Task item – Return exactly the lines of the records below, starting at the line that contains "This screenshot has width=515, height=1243." and ending at the line that contains "Task: Click on the Tack Shack", with both of those lines kept.

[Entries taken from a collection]
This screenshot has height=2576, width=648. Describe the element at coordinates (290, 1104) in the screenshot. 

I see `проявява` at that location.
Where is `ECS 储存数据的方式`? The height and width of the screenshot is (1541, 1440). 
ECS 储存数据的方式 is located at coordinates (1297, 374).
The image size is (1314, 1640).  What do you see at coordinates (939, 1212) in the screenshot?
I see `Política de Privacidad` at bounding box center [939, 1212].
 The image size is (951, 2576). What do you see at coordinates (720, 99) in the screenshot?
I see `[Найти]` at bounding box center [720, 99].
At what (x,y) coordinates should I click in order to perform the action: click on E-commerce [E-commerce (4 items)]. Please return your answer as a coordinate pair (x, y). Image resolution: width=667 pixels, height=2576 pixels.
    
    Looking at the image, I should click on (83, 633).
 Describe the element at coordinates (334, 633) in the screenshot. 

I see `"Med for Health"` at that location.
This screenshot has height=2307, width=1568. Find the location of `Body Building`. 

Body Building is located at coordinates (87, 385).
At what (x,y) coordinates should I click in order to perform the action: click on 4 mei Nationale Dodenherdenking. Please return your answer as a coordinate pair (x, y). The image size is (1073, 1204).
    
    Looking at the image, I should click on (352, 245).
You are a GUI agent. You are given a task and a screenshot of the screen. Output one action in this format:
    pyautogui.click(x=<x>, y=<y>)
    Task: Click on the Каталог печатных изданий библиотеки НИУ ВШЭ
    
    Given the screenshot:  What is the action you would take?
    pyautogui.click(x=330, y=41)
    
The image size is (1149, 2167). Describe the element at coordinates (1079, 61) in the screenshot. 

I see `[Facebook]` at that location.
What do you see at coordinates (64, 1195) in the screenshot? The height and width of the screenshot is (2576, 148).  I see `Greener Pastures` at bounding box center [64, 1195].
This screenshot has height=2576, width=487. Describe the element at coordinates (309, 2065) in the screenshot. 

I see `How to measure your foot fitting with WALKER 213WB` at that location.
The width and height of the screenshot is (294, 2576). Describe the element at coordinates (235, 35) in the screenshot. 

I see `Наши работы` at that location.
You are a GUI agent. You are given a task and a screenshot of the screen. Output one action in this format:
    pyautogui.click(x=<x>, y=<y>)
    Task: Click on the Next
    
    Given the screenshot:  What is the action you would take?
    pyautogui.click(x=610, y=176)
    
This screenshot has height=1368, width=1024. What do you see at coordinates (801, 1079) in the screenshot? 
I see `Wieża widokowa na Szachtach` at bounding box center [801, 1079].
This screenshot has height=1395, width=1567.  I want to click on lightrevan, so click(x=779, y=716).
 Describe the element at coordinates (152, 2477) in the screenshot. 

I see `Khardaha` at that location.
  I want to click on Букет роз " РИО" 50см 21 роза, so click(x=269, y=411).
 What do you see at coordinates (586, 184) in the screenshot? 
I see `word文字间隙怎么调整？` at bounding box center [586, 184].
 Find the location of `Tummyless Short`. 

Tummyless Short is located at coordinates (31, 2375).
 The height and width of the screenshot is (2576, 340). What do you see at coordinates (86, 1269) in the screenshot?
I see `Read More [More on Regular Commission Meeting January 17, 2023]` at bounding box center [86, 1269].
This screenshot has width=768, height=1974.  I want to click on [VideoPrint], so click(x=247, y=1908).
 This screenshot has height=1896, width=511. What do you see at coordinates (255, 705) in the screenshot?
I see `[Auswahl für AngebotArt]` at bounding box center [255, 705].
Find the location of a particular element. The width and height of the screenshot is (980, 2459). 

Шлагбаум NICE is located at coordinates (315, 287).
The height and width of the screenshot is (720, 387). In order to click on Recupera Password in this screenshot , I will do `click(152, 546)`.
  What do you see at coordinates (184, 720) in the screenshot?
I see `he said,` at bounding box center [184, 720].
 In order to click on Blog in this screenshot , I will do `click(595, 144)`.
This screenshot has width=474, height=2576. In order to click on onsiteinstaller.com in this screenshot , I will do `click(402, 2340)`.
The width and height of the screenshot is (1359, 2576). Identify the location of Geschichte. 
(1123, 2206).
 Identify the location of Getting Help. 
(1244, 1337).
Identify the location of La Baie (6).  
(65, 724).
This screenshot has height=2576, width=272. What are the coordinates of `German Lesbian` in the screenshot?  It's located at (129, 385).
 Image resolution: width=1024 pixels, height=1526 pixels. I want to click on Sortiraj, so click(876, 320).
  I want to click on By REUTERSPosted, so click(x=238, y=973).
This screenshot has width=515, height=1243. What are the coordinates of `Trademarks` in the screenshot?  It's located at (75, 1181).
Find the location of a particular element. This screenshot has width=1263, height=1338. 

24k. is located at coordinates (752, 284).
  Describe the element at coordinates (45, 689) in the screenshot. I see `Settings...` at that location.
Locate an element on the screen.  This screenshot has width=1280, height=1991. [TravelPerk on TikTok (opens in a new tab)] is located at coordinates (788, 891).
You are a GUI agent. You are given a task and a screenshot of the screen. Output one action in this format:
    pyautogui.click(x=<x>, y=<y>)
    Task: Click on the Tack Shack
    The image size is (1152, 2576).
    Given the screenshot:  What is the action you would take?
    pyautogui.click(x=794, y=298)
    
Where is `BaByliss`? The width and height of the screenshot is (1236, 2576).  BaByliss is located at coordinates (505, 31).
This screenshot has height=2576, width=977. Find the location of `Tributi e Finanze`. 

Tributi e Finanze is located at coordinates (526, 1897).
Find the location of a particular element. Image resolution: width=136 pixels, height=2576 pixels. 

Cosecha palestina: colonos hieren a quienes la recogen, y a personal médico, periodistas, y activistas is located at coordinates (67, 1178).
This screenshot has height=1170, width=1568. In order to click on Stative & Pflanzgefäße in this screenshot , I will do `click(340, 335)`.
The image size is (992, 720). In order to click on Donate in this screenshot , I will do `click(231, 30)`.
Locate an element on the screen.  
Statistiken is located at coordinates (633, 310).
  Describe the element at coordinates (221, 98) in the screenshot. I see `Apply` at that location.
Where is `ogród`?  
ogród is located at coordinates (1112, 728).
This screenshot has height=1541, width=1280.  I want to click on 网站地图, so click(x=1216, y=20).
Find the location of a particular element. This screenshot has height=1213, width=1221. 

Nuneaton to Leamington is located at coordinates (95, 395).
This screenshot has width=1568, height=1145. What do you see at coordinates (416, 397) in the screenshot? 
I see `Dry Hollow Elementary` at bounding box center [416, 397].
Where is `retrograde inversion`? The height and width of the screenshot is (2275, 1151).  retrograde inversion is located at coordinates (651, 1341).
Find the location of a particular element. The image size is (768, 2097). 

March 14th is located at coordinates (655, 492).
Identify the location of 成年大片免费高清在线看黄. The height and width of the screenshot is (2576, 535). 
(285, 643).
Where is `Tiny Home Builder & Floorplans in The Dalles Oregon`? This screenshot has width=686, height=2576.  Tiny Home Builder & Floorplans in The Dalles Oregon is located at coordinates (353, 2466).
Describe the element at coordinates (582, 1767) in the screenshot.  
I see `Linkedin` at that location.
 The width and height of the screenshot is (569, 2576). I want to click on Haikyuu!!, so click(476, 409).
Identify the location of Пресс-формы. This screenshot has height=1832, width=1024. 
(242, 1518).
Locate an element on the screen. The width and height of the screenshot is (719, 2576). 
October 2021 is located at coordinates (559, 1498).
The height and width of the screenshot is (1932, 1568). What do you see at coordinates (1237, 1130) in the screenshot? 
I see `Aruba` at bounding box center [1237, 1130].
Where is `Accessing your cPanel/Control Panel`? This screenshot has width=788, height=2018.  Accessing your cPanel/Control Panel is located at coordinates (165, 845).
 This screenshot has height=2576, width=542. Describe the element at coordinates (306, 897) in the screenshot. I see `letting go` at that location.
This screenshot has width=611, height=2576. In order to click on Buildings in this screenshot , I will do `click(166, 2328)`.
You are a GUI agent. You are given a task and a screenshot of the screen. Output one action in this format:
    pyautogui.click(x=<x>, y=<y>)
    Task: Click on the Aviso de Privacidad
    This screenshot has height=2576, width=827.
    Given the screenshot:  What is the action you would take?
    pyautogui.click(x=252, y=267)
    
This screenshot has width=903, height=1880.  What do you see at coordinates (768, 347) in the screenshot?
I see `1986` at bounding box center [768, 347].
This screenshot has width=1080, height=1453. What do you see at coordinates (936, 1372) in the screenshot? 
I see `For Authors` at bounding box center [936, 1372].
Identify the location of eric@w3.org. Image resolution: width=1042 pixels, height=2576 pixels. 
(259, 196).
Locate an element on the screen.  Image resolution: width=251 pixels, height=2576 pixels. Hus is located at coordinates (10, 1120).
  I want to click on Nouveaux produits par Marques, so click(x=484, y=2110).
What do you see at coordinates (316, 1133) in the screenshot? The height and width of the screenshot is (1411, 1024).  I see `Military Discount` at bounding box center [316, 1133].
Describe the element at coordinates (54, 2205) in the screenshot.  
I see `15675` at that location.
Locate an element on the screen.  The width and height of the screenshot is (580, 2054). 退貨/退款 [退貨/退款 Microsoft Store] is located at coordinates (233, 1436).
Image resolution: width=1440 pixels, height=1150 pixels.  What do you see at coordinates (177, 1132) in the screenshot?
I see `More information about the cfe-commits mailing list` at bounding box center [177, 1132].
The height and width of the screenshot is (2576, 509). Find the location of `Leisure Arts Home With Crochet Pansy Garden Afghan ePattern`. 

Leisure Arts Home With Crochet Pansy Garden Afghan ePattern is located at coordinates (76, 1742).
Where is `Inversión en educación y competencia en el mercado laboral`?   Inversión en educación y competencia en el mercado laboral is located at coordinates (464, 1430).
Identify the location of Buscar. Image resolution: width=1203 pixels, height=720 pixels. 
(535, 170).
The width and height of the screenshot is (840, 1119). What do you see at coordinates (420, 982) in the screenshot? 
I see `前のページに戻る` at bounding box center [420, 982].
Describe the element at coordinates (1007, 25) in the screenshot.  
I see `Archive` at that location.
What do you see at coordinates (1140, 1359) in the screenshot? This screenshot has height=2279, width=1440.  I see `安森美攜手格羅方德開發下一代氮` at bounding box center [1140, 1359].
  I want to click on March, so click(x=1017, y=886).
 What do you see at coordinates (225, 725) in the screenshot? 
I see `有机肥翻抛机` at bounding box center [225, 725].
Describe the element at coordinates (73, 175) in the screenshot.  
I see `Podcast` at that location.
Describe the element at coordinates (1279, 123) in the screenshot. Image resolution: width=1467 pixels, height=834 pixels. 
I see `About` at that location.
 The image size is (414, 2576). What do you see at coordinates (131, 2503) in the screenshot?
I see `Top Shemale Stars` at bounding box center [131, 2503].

Reply to the task –
This screenshot has width=515, height=1243. What are the coordinates of `Trademarks` in the screenshot?  It's located at (75, 1181).
Find the location of a particular element. This screenshot has width=1263, height=1338. 

24k. is located at coordinates (752, 284).
  Describe the element at coordinates (45, 689) in the screenshot. I see `Settings...` at that location.
Locate an element on the screen.  This screenshot has width=1280, height=1991. [TravelPerk on TikTok (opens in a new tab)] is located at coordinates (788, 891).
You are a GUI agent. You are given a task and a screenshot of the screen. Output one action in this format:
    pyautogui.click(x=<x>, y=<y>)
    Task: Click on the Tack Shack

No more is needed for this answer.